FA TROPHY victory could spark a new era of success at York City, declared Wayne Hall, one of the club’s 1993 Wembley wonders.
The left-back attained hero status with City fans as the man whose penalty 16 years ago clinched promotion from the club’s first appearance at Wembley, where Crewe Alexandra were beaten in a dramatic spot-kick shoot-out.
In four days’ time City return to Wembley to face Blue Square Premier rivals Stevenage Borough in the FA Trophy final.
Since Hall was in his playing pomp – he racked up more than 400 appearances for the Minstermen – the club’s playing fortunes have ebbed dramatically.
The current players can create their own niche in the club’s history just as Hall and his contemporaries did in 1993. Back then City marked the club’s Wembley debut with promotion, and the 2009 version can become the first City line-up to collect a domestic knockout trophy.
Hall, who will be among several former City aces to journey with the faithful to Wembley, said: “It saddens me to see City where they are now. I had great times at the club, so I want them to get back into the League.
“Winning at Wembley can be a spur. If City can get the result they want then it will set them up for the start of next season.
“They will end the year on a high and they can take that into the next Blue Square campaign. A win at Wembley would give more resources to Martin Foyle and he might then be able to bring in new players.

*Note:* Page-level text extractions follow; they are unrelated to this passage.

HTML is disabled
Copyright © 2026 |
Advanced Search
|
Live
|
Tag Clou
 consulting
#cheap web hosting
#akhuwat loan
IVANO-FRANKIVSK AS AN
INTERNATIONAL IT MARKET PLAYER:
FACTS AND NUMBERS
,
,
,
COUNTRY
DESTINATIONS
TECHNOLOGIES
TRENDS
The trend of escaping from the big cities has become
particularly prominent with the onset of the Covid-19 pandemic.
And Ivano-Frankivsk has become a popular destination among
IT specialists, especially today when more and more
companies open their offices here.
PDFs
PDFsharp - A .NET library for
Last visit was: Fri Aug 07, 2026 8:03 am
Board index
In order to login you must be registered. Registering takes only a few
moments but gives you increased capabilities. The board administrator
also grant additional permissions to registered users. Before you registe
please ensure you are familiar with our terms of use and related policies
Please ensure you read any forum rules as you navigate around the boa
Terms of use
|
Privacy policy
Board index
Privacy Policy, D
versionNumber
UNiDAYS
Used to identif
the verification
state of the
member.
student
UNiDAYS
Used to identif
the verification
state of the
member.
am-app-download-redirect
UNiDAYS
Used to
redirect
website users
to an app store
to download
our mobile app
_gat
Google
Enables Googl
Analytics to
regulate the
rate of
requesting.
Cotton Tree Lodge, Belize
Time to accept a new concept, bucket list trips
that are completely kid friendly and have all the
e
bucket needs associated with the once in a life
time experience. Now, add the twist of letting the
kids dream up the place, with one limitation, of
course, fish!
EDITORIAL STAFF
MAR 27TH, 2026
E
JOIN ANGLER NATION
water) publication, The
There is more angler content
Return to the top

“A win at Wembley gives anyone great confidence and it is so true in football that confidence breeds results.”
Hall pointed out that after he and his team-mates triumphed over Crewe in 1993, they then reached the play-offs for a second successive year only to bow out in the semi-final to Stockport. And within a year of that City were celebrating a national headline-grabbing Coca-Cola Cup conquest of the mighty Manchester United.
“We got so much confidence out of what we achieved at Wembley that we felt we could beat anybody.
“We had such a good team with a spine that was so strong with Dean Kiely in goal, Paul Stancliffe in defence, Nigel Pepper and Gary Swann in midfield and then Paul Barnes up front. That was the key. But winning at Wembley gave us that confidence.”